I can add that and drop the last patch, if you think that's better.
On that note, isn't the "try using the POSIX sigaction() function, which bypasses Perl safe signals" advice from perlipc not quite correct? If that were the case, there would be no point in doing $action->safe(1). It's really the SigAction class (producing objects with "safe" unset), not the sigaction function, that causes the bypass, right?
Thanks, this made me reread relevant parts of the POSIX module and perlipc man pages and realize that handlers created with POSIX::SigAction have the "safe" flag off, making them behave differently from the default Perl>=5.8 "deferred" signal handling.
So if I understand your "failing to mark" comment correctly, you mean that the version with SA_NODEFER is missing something like
# Use the "deferred" signal handling scheme (default for # regular signal handlers since Perl 5.8.0, but # POSIX::SigAction objects are created with "safe" off). $action->safe(1);before the 'POSIX::sigaction(&POSIX::SIGHUP, $action);' line?
Correct.
I can add that and drop the last patch, if you think that's better.
That would be great.
On that note, isn't the "try using the POSIX sigaction() function, which bypasses Perl safe signals" advice from perlipc not quite correct? If that were the case, there would be no point in doing $action->safe(1). It's really the SigAction class (producing objects with "safe" unset), not the sigaction function, that causes the bypass, right?
They don't really exist without each other, so the distinction is moot.
So if I understand your "failing to mark" comment correctly, you mean that the version with SA_NODEFER is missing something like
# Use the "deferred" signal handling scheme (default for # regular signal handlers since Perl 5.8.0, but # POSIX::SigAction objects are created with "safe" off). $action->safe(1);before the 'POSIX::sigaction(&POSIX::SIGHUP, $action);' line?
Correct.
So I did that, and it doesn't work! Apparently safe signals are incompatible with SA_NODEFER, i.e., after modifying my test script (from the gist and the first commit message) to mark the action "safe" as above, again only one SIGHUP is caught, same as with the current broken version of the example that this PR set out to fix.
On that note, isn't the "try using the POSIX sigaction() function, which bypasses Perl safe signals" advice from perlipc not quite correct? If that were the case, there would be no point in doing $action->safe(1).
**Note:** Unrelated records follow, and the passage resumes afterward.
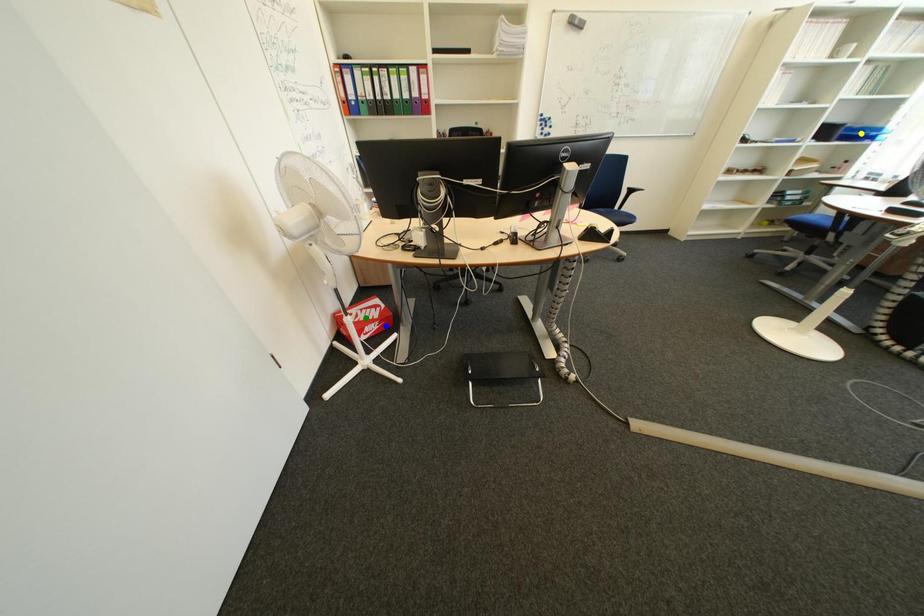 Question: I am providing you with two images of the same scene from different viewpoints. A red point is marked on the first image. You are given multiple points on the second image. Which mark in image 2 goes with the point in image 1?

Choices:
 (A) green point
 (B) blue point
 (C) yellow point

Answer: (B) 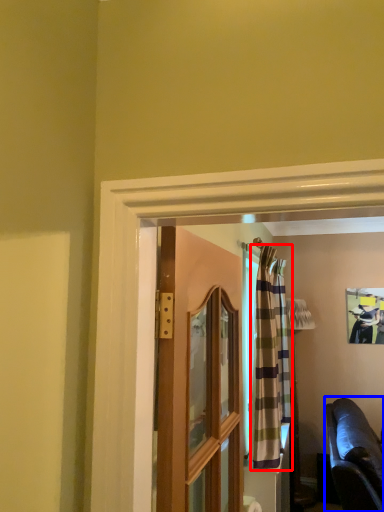 Question: Which point is closer to the camera, curtain (highlighted by a red box) or studio couch (highlighted by a blue box)?

Choices:
 (A) curtain
 (B) studio couch

Answer: (B) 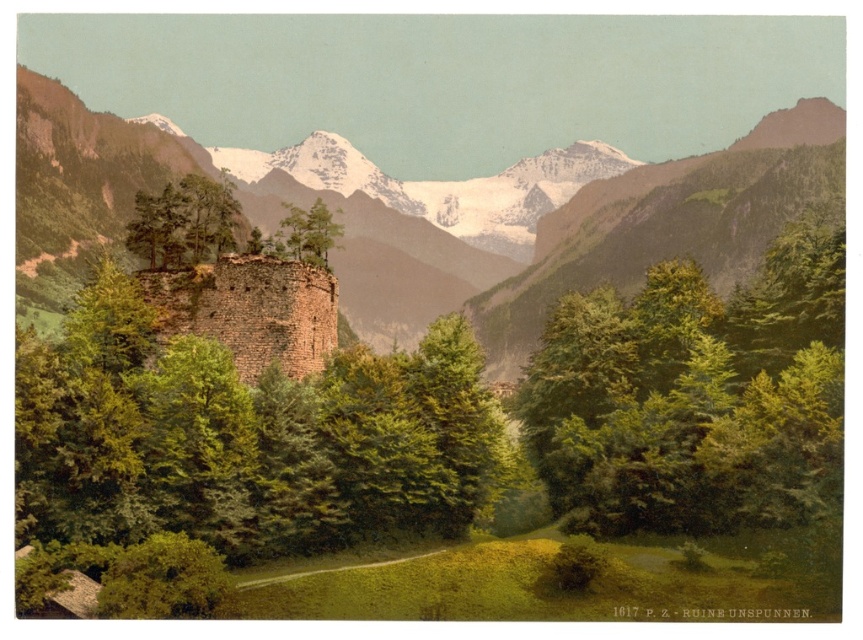 Measure the distance between point (351, 273) and camera.

Point (351, 273) is 317.81 meters from camera.

Does snowy granite mountains at center appear on the right side of brown stone tower at center-left?

Yes, snowy granite mountains at center is to the right of brown stone tower at center-left.

Find the location of a particular element. The height and width of the screenshot is (640, 863). snowy granite mountains at center is located at coordinates (477, 212).

This screenshot has height=640, width=863. I want to click on snowy granite mountains at center, so click(477, 212).

Between snowy granite mountains at center and green textured tree at center, which one is positioned lower?

green textured tree at center

Consider the image. Is snowy granite mountains at center closer to camera compared to green textured tree at center?

Yes, it is.

You are a GUI agent. You are given a task and a screenshot of the screen. Output one action in this format:
    pyautogui.click(x=<x>, y=<y>)
    Task: Click on the snowy granite mountains at center
    Image resolution: width=863 pixels, height=640 pixels.
    Given the screenshot: What is the action you would take?
    pyautogui.click(x=477, y=212)

Between snowy granite mountains at center and green leafy tree at center, which one is positioned lower?

green leafy tree at center is below.

Does point (654, 228) lie behind point (797, 332)?

That is True.

Where is `snowy granite mountains at center`? The width and height of the screenshot is (863, 640). snowy granite mountains at center is located at coordinates pos(477,212). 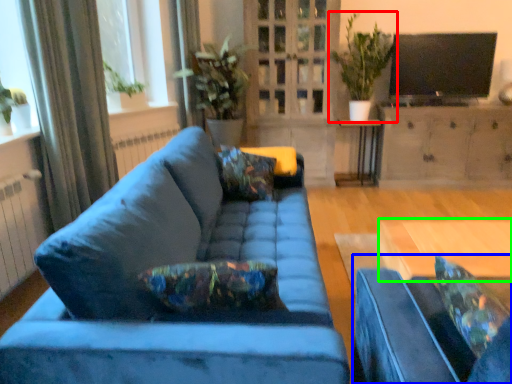 Question: Which object is the farthest from houseplant (highlighted by a red box)? Choose among these: studio couch (highlighted by a blue box) or desk (highlighted by a green box).

Choices:
 (A) studio couch
 (B) desk

Answer: (A) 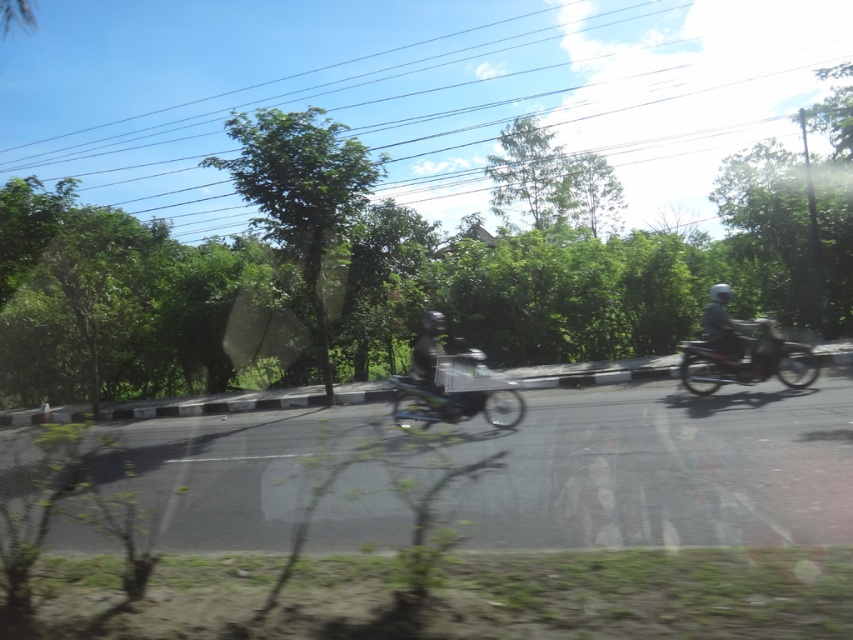 You are a pedestrian standing on the road and see the metallic silver motorcycle at right and the metallic silver bicycle at center. Which one is closer to you?

The metallic silver motorcycle at right is positioned over the metallic silver bicycle at center, meaning it is closer to you.

You are a delivery rider who needs to choose between the metallic silver motorcycle at right and the metallic silver bicycle at center for a long trip. Considering their sizes, which vehicle would be more suitable for carrying heavy packages?

The metallic silver bicycle at center is larger in size compared to the metallic silver motorcycle at right, making it potentially better suited for carrying heavy packages due to its size advantage. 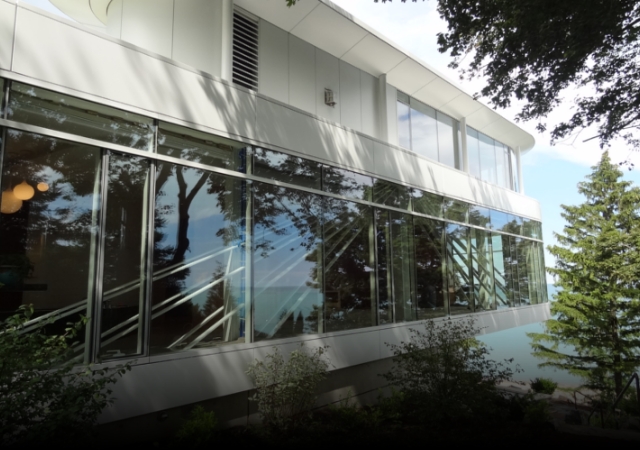 I want to click on window, so click(x=212, y=226). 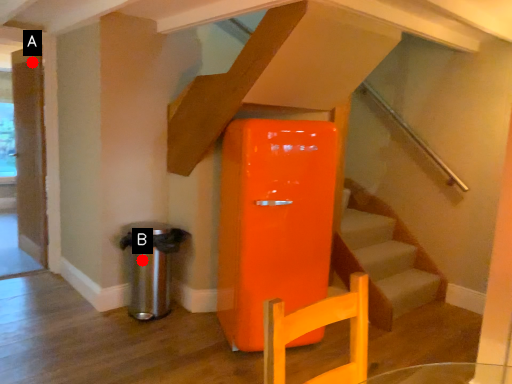 Question: Two points are circled on the image, labeled by A and B beside each circle. Which point appears closest to the camera in this image?

Choices:
 (A) A is closer
 (B) B is closer

Answer: (B) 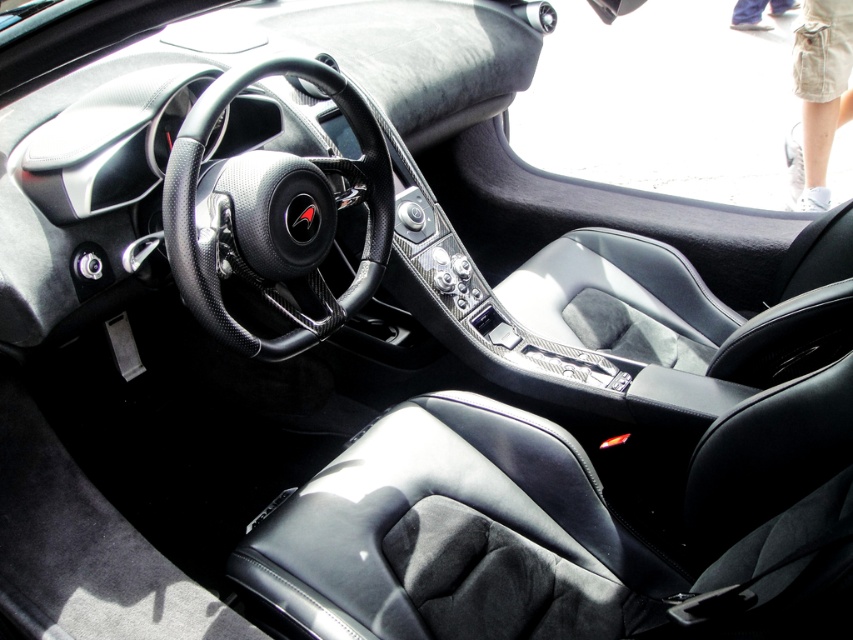 Measure the distance between point [189,228] and camera.

Point [189,228] is 3.69 feet from camera.

Who is positioned more to the left, carbon fiber steering wheel at center or black leather seat at center?

carbon fiber steering wheel at center

Is point (253, 243) in front of point (837, 26)?

Yes, it is in front of point (837, 26).

The width and height of the screenshot is (853, 640). What are the coordinates of `carbon fiber steering wheel at center` in the screenshot? It's located at (273, 216). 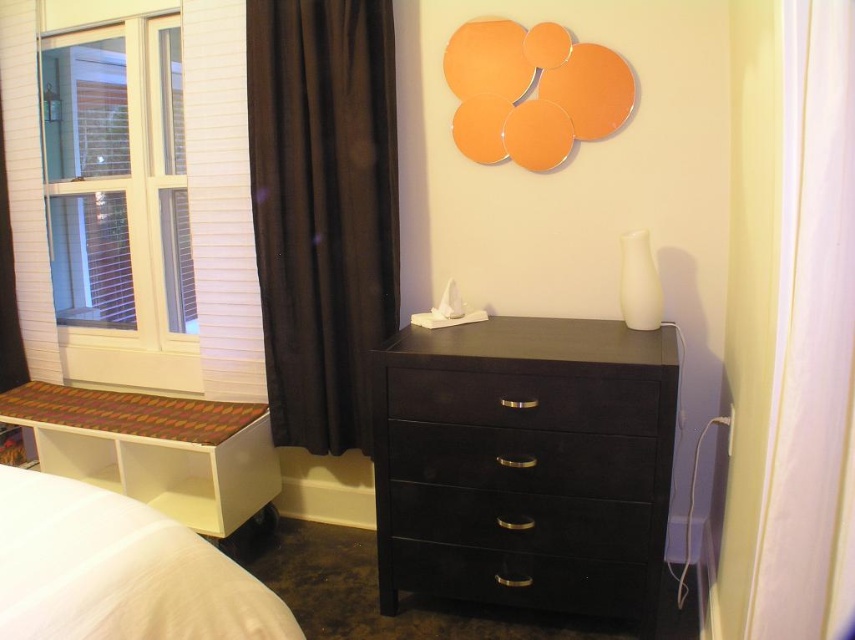 What are the coordinates of the matte black dresser at center?

The coordinates of the matte black dresser at center are point (525, 465).

You are standing in the bedroom and want to move from the white soft bed at lower left to the window. The matte black dresser at center is in your way. Can you walk around it to reach the window?

The white soft bed at lower left is behind matte black dresser at center, so you can walk around the matte black dresser at center to reach the window.

You are trying to decide whether to place a rectangular decorative item on the matte black dresser at center or the black matte drawer at center. Based on their widths, which one can accommodate a wider object?

The matte black dresser at center is wider than the black matte drawer at center, so it can accommodate a wider object. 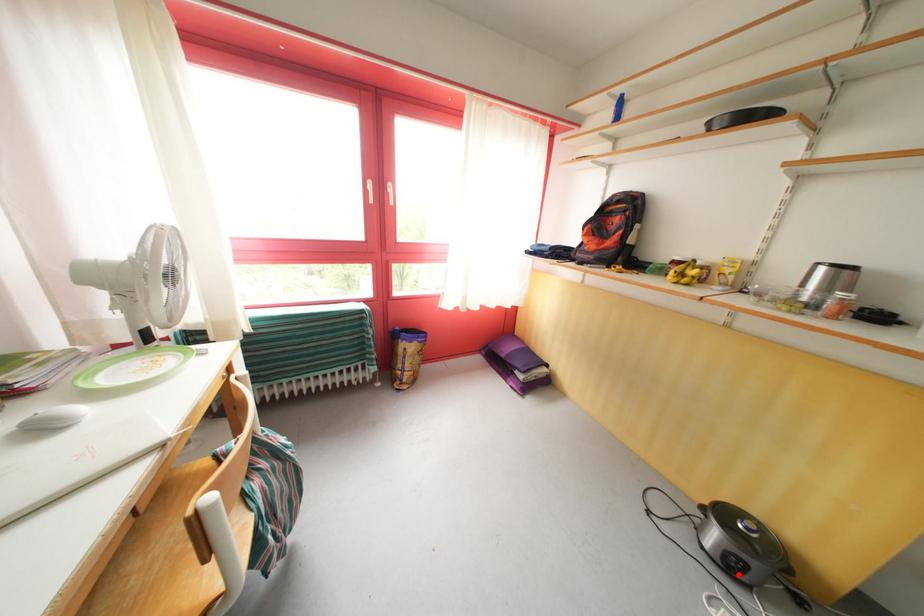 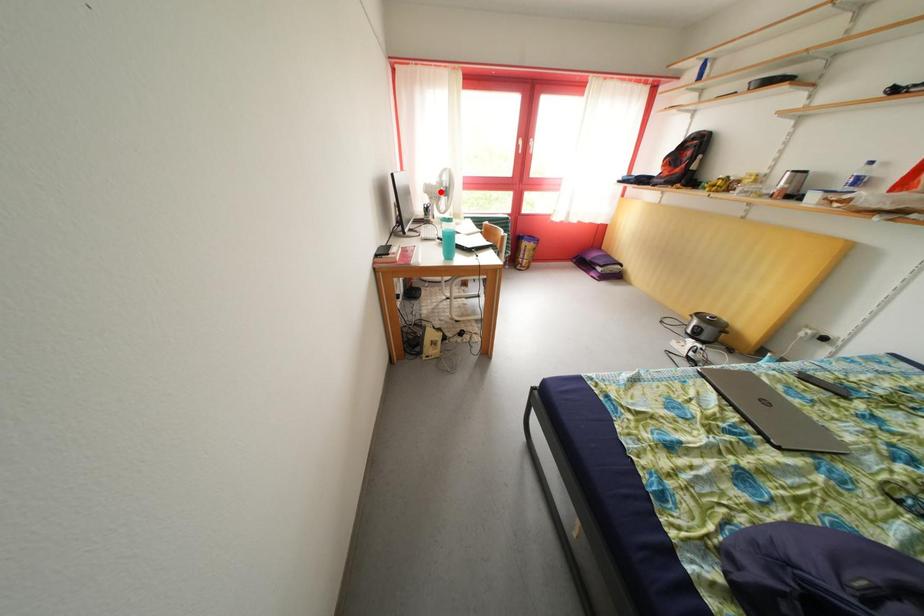 I am providing you with two images of the same scene from different viewpoints. A red point is marked on the first image and another point is marked on the second image. Does the point marked in image1 correspond to the same location as the one in image2?

No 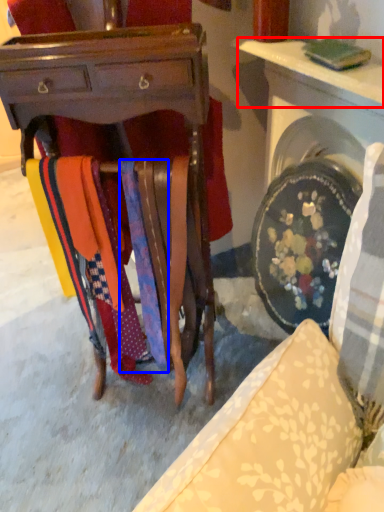 Question: Which point is further to the camera, table (highlighted by a red box) or tie (highlighted by a blue box)?

Choices:
 (A) table
 (B) tie

Answer: (B) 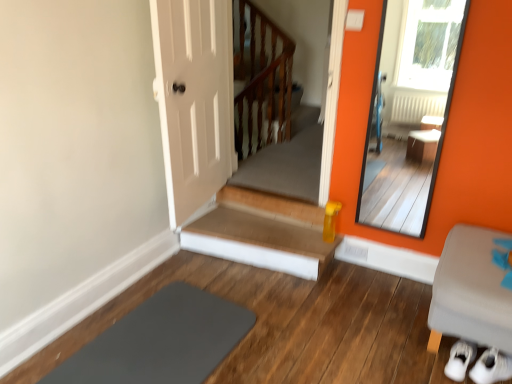 At what (x,y) coordinates should I click in order to perform the action: click on empty space that is in between gray fabric ottoman at lower right and wooden stairs at center. Please return your answer as a coordinate pair (x, y). Looking at the image, I should click on click(x=352, y=306). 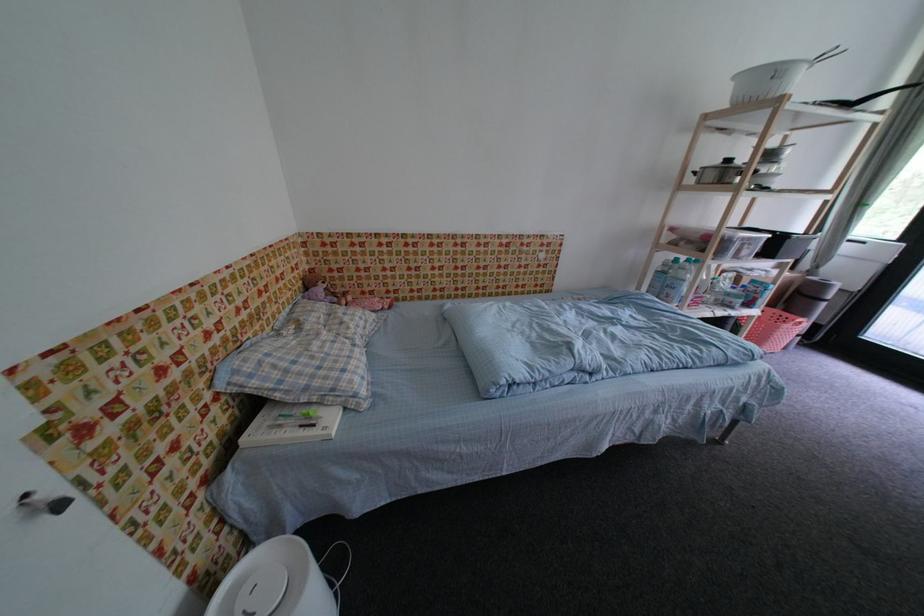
It's really the SigAction class (producing objects with "safe" unset), not the sigaction function, that causes the bypass, right?
They don't really exist without each other, so the distinction is moot.
I really don't think the distinction is moot (you can use sigaction() to install both safe and unsafe handlers, so saying 'sigaction() bypasses Perl safe signals' is incorrect: whether it does or not depends on the "safe" attribute of the SigAction object passed to it), and given how subtle both the behavior and its documentation are (as witnessed by our repeated confusion here), I do think we should try not to muddle the waters further; but that's for a separate PR I think.
As for this one, unless you have other suggestions, it seems we're back to "Both versions are correct so it doesn't really matter much, I'm fine with merging it this way."? In which case I'd leave it to your discretion whether to just drop the last patch or not.
Thanks.
Apparently safe signals are incompatible with SA_NODEFER
Just great! /s
I really don't think the distinction is moot (you can use sigaction() to install both safe and unsafe handlers, so saying 'sigaction() bypasses Perl safe signals' is incorrect: whether it does or not depends on the "safe" attribute of the SigAction object passed to it), and given how subtle both the behavior and its documentation are (as witnessed by our repeated confusion here), I do think we should try not to muddle the waters further; but that's for a separate PR I think.
Yeah, I think you're right.
As for this one, unless you have other suggestions, it seems we're back to "Both versions are correct so it doesn't really matter much, I'm fine with merging it this way."? In which case I'd leave it to your discretion whether to just drop the last patch or not.
It seems we should go for the second version.